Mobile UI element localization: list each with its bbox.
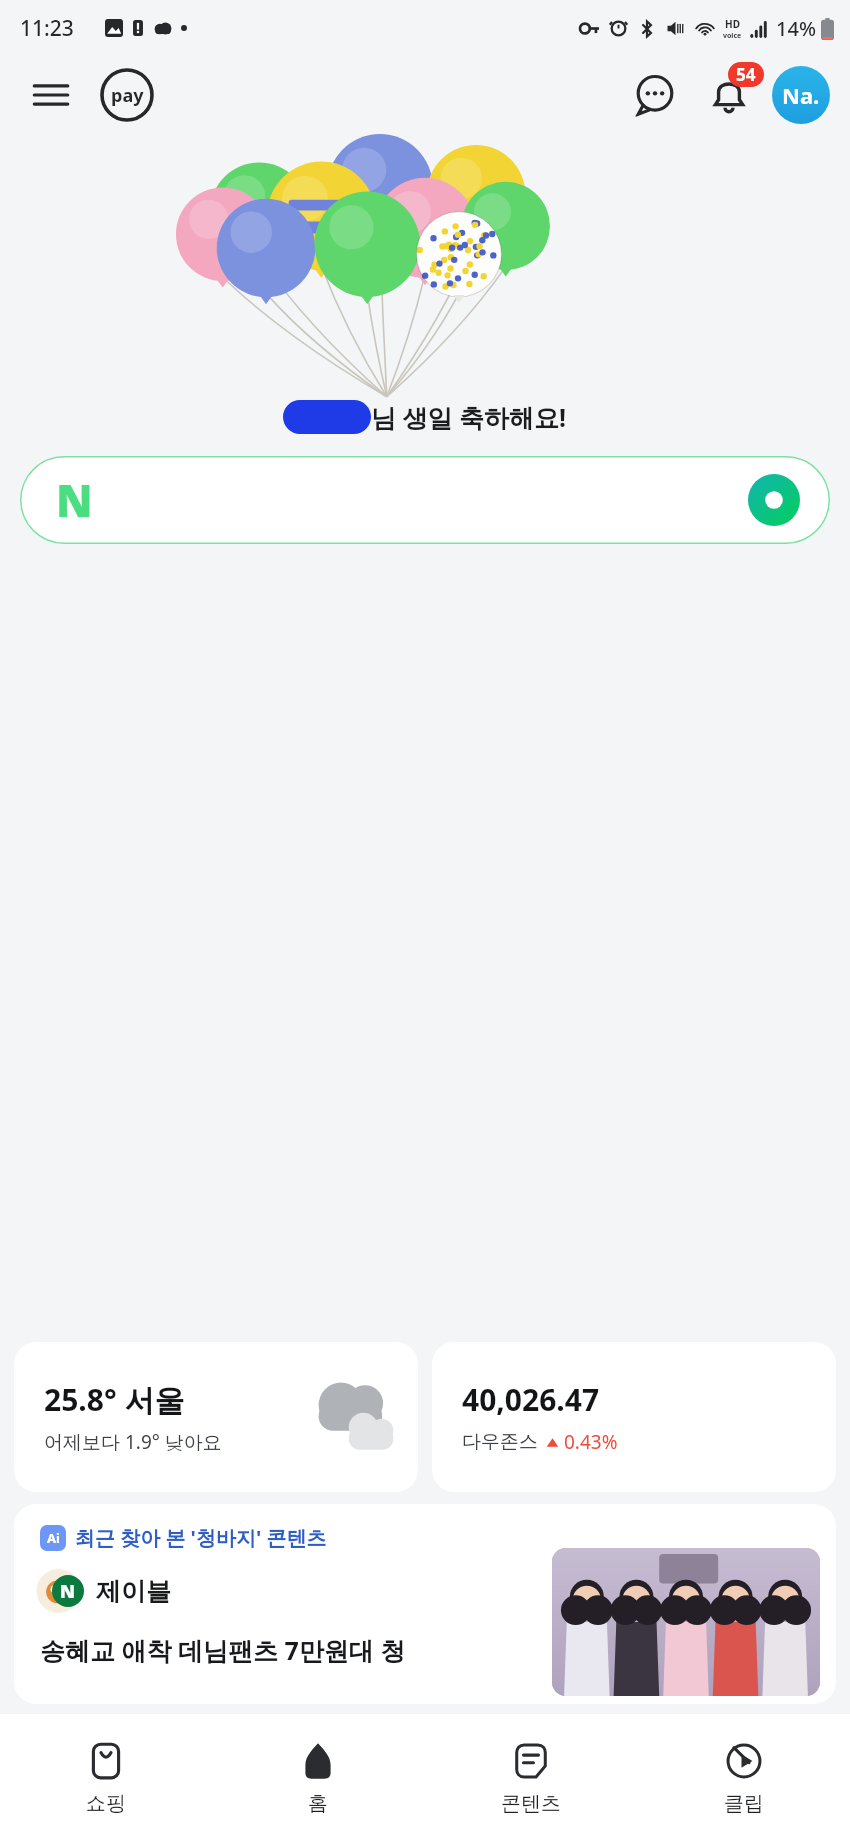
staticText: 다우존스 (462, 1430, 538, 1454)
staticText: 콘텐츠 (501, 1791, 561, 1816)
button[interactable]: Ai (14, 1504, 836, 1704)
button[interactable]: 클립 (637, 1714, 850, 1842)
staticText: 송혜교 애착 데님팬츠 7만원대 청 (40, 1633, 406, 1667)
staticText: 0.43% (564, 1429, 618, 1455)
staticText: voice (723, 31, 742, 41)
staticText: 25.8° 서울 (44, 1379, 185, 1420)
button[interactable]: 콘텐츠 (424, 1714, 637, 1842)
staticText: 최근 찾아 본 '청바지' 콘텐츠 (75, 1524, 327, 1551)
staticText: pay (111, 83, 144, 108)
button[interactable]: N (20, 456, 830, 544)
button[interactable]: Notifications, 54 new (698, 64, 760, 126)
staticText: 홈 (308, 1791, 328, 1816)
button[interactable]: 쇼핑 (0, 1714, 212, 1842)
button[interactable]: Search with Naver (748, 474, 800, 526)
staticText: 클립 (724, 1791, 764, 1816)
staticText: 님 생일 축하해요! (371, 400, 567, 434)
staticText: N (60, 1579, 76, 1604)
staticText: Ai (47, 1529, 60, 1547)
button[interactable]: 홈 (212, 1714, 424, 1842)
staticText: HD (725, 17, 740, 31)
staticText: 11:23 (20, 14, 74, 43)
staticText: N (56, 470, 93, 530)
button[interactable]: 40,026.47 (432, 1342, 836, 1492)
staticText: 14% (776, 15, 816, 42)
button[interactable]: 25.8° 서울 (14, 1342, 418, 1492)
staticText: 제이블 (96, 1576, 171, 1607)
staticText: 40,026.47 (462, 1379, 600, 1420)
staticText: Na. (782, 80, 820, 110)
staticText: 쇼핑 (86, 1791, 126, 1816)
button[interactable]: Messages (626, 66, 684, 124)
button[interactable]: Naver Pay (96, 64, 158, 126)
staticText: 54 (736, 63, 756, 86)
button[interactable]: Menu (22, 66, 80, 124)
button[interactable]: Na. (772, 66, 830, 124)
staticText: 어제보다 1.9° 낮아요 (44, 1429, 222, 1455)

--

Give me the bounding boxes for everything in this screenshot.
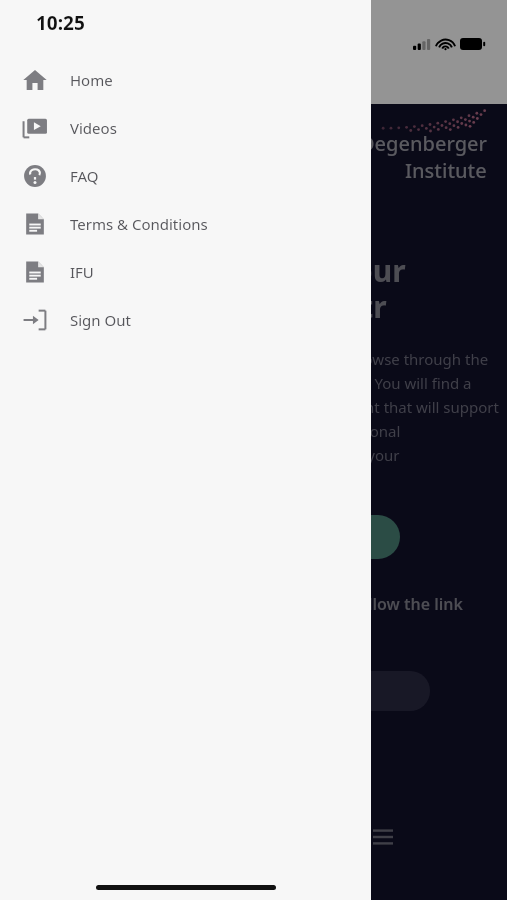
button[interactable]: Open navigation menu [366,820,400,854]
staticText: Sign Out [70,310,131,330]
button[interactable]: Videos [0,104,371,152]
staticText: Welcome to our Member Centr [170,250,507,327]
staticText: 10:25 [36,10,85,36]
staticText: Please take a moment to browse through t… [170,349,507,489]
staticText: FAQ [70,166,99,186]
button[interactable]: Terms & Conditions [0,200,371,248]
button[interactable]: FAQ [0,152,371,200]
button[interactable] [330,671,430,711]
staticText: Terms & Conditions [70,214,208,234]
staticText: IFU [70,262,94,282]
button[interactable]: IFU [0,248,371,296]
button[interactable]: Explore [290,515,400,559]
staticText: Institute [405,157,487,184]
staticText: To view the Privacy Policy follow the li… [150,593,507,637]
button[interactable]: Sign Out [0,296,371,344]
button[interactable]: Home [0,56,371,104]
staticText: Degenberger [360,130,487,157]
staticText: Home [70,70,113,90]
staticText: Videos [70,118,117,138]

==

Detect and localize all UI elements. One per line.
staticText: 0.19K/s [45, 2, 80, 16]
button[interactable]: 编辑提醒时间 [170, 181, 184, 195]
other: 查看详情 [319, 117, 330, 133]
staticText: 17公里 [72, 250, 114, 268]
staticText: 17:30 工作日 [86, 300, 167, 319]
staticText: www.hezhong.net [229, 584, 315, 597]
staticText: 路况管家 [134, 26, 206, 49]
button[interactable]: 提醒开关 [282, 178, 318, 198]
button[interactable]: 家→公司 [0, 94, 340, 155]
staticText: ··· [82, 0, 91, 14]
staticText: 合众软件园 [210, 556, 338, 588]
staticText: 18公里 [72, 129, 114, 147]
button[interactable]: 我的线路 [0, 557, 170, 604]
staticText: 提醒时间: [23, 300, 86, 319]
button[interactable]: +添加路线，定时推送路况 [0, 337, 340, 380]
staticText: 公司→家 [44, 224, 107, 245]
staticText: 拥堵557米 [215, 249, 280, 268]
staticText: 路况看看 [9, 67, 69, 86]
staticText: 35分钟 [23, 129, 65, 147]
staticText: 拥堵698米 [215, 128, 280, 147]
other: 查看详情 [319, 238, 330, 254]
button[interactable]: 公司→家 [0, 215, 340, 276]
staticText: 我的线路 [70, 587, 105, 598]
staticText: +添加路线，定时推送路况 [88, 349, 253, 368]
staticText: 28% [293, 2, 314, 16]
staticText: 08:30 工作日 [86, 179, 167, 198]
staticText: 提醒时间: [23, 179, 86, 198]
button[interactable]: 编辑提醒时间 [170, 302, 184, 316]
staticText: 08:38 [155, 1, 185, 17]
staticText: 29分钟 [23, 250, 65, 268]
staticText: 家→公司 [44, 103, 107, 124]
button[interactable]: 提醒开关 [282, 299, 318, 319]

[TASK DETAILS]
Check each line of the records above for "编辑提醒时间", and copy those that have it.

[EXERCISE RESPONSE]
button[interactable]: 编辑提醒时间 [170, 181, 184, 195]
button[interactable]: 编辑提醒时间 [170, 302, 184, 316]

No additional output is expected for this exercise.